> _Exercise data_

'''

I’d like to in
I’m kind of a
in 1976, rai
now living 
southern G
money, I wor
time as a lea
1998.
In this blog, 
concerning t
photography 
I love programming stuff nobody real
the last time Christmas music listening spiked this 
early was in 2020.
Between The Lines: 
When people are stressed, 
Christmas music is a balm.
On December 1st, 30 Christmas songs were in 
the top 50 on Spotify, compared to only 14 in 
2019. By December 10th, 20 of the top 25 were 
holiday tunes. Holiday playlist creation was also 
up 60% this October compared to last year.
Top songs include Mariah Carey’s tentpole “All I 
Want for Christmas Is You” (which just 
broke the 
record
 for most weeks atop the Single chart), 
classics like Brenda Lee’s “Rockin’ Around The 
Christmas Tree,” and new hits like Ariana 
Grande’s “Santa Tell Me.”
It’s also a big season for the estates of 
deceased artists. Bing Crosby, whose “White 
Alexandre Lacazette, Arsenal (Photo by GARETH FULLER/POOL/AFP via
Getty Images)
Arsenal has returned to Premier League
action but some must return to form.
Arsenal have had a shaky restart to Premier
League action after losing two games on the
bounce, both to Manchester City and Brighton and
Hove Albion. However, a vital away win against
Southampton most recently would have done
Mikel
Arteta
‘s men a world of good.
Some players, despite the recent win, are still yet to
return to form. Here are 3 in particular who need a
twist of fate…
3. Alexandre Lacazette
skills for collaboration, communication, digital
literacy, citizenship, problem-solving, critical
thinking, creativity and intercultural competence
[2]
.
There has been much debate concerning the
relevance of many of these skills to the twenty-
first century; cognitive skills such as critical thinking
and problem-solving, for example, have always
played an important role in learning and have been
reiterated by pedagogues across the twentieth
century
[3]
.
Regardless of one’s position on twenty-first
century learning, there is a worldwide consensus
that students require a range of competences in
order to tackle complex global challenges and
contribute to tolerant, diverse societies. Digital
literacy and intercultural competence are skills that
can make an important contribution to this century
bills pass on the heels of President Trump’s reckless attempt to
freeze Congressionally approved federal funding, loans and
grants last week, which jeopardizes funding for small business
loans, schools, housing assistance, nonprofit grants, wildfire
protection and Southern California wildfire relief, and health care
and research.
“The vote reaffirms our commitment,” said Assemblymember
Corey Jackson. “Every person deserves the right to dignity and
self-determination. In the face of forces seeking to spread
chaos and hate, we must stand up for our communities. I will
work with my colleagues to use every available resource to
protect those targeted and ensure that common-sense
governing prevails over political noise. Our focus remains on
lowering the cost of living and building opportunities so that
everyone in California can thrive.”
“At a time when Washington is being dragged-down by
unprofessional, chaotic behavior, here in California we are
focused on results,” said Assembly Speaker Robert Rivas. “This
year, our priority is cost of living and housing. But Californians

'''

All entries above must be reproduced without a single change.

> _Exercise result_
I’d like to in
I’m kind of a
in 1976, rai
now living 
southern G
money, I wor
time as a lea
1998.
In this blog, 
concerning t
photography 
I love programming stuff nobody real
the last time Christmas music listening spiked this 
early was in 2020.
Between The Lines: 
When people are stressed, 
Christmas music is a balm.
On December 1st, 30 Christmas songs were in 
the top 50 on Spotify, compared to only 14 in 
2019. By December 10th, 20 of the top 25 were 
holiday tunes. Holiday playlist creation was also 
up 60% this October compared to last year.
Top songs include Mariah Carey’s tentpole “All I 
Want for Christmas Is You” (which just 
broke the 
record
 for most weeks atop the Single chart), 
classics like Brenda Lee’s “Rockin’ Around The 
Christmas Tree,” and new hits like Ariana 
Grande’s “Santa Tell Me.”
It’s also a big season for the estates of 
deceased artists. Bing Crosby, whose “White 
Alexandre Lacazette, Arsenal (Photo by GARETH FULLER/POOL/AFP via
Getty Images)
Arsenal has returned to Premier League
action but some must return to form.
Arsenal have had a shaky restart to Premier
League action after losing two games on the
bounce, both to Manchester City and Brighton and
Hove Albion. However, a vital away win against
Southampton most recently would have done
Mikel
Arteta
‘s men a world of good.
Some players, despite the recent win, are still yet to
return to form. Here are 3 in particular who need a
twist of fate…
3. Alexandre Lacazette
skills for collaboration, communication, digital
literacy, citizenship, problem-solving, critical
thinking, creativity and intercultural competence
[2]
.
There has been much debate concerning the
relevance of many of these skills to the twenty-
first century; cognitive skills such as critical thinking
and problem-solving, for example, have always
played an important role in learning and have been
reiterated by pedagogues across the twentieth
century
[3]
.
Regardless of one’s position on twenty-first
century learning, there is a worldwide consensus
that students require a range of competences in
order to tackle complex global challenges and
contribute to tolerant, diverse societies. Digital
literacy and intercultural competence are skills that
can make an important contribution to this century
bills pass on the heels of President Trump’s reckless attempt to
freeze Congressionally approved federal funding, loans and
grants last week, which jeopardizes funding for small business
loans, schools, housing assistance, nonprofit grants, wildfire
protection and Southern California wildfire relief, and health care
and research.
“The vote reaffirms our commitment,” said Assemblymember
Corey Jackson. “Every person deserves the right to dignity and
self-determination. In the face of forces seeking to spread
chaos and hate, we must stand up for our communities. I will
work with my colleagues to use every available resource to
protect those targeted and ensure that common-sense
governing prevails over political noise. Our focus remains on
lowering the cost of living and building opportunities so that
everyone in California can thrive.”
“At a time when Washington is being dragged-down by
unprofessional, chaotic behavior, here in California we are
focused on results,” said Assembly Speaker Robert Rivas. “This
year, our priority is cost of living and housing. But Californians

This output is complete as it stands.